Para lidar com esse cenário, o boletim de voto à distância produzido pela Petrobras pede que os investidores distribuam seu votos entre os nomes da lista. Ou seja, preencham o boletim não com um X — dos tradicionais a favor, contra e abstenção —, mas com um número.
Problema técnico: as plataformas da ISS e da Broadbridge não oferecem essa possibilidade. Permitem apenas que as respostas sejam assinaladas e não escritas.
Problema maior ainda: a Petrobras disse que vai desconsiderar os votos que não fizerem esse preenchimento. Ciente desse desafio, a única alternativa que restou à companhia foi oferecer aos investidores como alternativa que encaminhem ao seu departamento de relações com investidores, por e-mail, a distribuição dos votos. Acionistas estrangeiros não gostam de ter trabalho e gostam menos ainda de processos que não sejam sempre os mesmos, que sejam exceção.

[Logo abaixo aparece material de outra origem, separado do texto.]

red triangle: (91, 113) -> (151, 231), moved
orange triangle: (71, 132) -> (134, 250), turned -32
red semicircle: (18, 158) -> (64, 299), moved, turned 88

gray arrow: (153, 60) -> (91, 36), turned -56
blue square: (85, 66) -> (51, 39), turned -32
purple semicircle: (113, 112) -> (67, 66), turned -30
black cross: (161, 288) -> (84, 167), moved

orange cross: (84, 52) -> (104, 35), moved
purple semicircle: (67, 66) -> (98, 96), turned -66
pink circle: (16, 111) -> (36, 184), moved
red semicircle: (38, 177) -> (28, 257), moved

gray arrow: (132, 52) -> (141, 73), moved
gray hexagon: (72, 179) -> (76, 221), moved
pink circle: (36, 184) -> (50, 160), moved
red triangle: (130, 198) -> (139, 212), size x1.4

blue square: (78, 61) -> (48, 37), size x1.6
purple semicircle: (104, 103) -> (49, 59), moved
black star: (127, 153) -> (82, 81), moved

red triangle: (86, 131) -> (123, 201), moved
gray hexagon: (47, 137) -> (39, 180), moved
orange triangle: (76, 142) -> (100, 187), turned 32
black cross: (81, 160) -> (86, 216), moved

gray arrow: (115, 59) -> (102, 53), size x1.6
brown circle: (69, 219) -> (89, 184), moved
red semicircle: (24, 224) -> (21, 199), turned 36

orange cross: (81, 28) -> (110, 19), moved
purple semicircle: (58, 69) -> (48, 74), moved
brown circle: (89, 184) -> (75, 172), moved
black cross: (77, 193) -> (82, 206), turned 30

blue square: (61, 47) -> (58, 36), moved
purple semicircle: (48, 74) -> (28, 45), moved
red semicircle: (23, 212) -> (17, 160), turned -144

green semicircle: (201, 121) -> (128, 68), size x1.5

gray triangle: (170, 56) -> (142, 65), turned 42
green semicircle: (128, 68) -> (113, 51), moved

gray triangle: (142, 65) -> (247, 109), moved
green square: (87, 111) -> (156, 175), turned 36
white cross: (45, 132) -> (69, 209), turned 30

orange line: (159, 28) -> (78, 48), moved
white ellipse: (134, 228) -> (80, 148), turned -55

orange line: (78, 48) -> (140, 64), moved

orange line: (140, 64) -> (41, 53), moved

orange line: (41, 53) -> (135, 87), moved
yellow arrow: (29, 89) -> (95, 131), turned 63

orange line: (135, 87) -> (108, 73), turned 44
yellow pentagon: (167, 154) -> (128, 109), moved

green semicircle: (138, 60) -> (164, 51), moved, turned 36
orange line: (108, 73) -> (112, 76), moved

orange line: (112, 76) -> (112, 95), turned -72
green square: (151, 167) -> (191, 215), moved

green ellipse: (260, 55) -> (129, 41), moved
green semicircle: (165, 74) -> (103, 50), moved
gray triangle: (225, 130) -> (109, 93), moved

Ainda não está claro qual impacto essa questão pode ter sobre o resultado final.
Apenas para mostrar como a mecânica da indústria do voto ainda tem muito a se aprimorar, os investidores que são detentores de ADRs, os recibos de ações negociados na bolsa de Nova York, não precisam se preocupar com nada disso.

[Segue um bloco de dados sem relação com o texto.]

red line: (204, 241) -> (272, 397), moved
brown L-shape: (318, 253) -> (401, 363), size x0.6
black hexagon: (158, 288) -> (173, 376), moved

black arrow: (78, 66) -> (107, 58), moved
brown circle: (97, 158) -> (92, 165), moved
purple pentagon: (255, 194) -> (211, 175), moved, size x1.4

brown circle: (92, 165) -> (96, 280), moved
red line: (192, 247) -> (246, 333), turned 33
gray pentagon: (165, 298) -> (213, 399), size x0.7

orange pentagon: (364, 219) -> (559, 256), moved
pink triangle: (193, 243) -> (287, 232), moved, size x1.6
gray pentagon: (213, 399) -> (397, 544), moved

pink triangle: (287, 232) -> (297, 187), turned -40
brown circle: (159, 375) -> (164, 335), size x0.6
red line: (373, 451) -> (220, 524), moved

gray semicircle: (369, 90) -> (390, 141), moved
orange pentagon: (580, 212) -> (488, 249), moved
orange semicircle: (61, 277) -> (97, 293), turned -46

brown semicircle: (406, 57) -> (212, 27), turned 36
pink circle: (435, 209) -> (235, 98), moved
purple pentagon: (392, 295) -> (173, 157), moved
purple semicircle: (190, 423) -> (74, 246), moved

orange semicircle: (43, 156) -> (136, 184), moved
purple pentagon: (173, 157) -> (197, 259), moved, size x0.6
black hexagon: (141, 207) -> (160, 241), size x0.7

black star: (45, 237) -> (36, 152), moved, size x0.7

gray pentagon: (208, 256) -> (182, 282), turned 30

Eles podem preencher seus documentos da forma que faziam até então — com a opção de apenas selecionar os nomes nos quais os votos devem ser concentrados, nessa hipótese. Isso porque a documentação é diversa e reflete a comunicação que esse acionista possui com o custodiante das ações que dão lastro aos recibos — são os custodiantes que, na verdade, executam os votos.
Parece que tudo está mais claro para os participantes desta vez. Mais claro, porém, não quer dizer menos complexo. Haja letrinha miúda para prestar atenção.